O país precisa estar consciente sobre o que pode representar esse passo, que pretende, substancialmente, alterar as relações entre os poderes Executivo e Legislativo, a este incorporando certos poderes daquele. Seria por aí?
A rota ideal para a consolidação da democracia brasileira, não há negar, juntamente com o aperfeiçoamento das práticas políticas, sinaliza o parlamentarismo puro. Um modelo que, entre outras razões, também esbarra na tradição, no hábito do eleitor de votar não apenas no presidente mas em quem, por sua decisão, torna-se chefe, como demonstrado ficou no plebiscito de 1993, que devolveu a João Goulart os direitos de que havia sido destituído na emenda de um parlamentarismo emergencial.

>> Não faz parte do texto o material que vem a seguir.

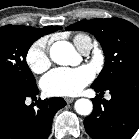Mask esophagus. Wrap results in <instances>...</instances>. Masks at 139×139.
Here are the masks:
<instances>
[{"mask_svg": "<svg viewBox=\"0 0 139 139\" xmlns=\"http://www.w3.org/2000/svg\"><path fill=\"white\" fill-rule=\"evenodd\" d=\"M74 100H75V99H74V98H71V97L65 98V101H66L67 103H72Z\"/></svg>", "mask_w": 139, "mask_h": 139, "instance_id": "34e87169", "label": "esophagus"}]
</instances>
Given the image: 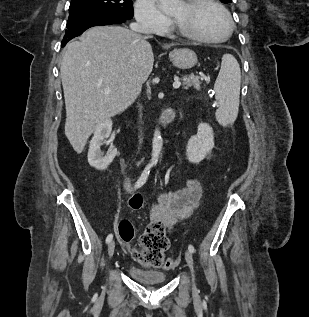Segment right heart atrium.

Assim, o Gabinete, solução ideal, permanece longe dos nossos caminhos.
O estudado semipresidencialismo, incapaz de evitar ou conter as crises institucionais, haverá de preocupar os juristas, que nele estão debruçados, sobre certos pontos que recomendam cuidados, caso venha mesmo a ser adotado. Seria o caso, por exemplo, de estabelecer parâmetros para que o parlamento não exceda nos seus poderes de pressão política. Se hoje ele faz do presidente refém das bancadas majoritárias; se manda e desmanda na Lei de Meios, o que faria, então, se tivesse força para escravizá-lo?

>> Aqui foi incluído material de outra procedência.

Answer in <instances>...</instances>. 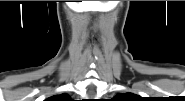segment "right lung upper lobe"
<instances>
[{
    "label": "right lung upper lobe",
    "mask_w": 185,
    "mask_h": 101,
    "mask_svg": "<svg viewBox=\"0 0 185 101\" xmlns=\"http://www.w3.org/2000/svg\"><path fill=\"white\" fill-rule=\"evenodd\" d=\"M49 101H70L71 98L67 94L55 95L48 99Z\"/></svg>",
    "instance_id": "cb5924a9"
}]
</instances>
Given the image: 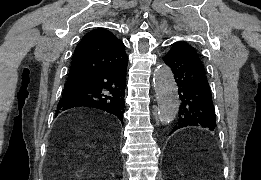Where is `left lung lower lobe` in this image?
Segmentation results:
<instances>
[{"label": "left lung lower lobe", "mask_w": 261, "mask_h": 180, "mask_svg": "<svg viewBox=\"0 0 261 180\" xmlns=\"http://www.w3.org/2000/svg\"><path fill=\"white\" fill-rule=\"evenodd\" d=\"M163 60L172 69L179 87V119L171 133L190 125L214 130L215 110L201 61L196 59L189 48L176 43Z\"/></svg>", "instance_id": "obj_1"}]
</instances>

Outro detalhe, que não parece menos relevante, está no grave perigo de se pretender antecipar a vigência do semipresidencialismo ao sinal de qualquer crise política, mesmo quando tiver todas as evidências de ser pré-fabricada. Os próprios deputados e senadores terão habilidades para tanto; e abreviar a chegada do sistema reformado, quando isso lhes fizer bem. Há que se prever remédio para evitar a tentação dos golpes.
Fim da guerra
Consta que o presidente Bolsonaro, aproveitando a visita de autoridade turca, sugeriu que um grupo de países, entre os mais prestigiosos, assuma a missão de intermediar o fim da guerra no Leste europeu. Não ofereceu plano objetivo ou o caminho a seguir, mas poderia ter lembrado, por oportuno, o mesmo que o senador americano Franck Church propôs ao presidente Lyndon Johnson, quando os Estados Unidos procuravam um caminho decente para sair da guerra do Vietnã, sem sofrer maiores humilhações. “Diga que nós ganhamos e caia fora depressa”, aconselhou o senador.
Os russos já causaram tamanho estrago na Ucrânia, que poderiam abandonar o teatro de guerra sem se sentirem humilhados, sem quebra do orgulho. Além disso, estariam fazendo cumprir o destino de todas as guerras: elas jamais escapam da paz, qualquer que seja o tempo que durem.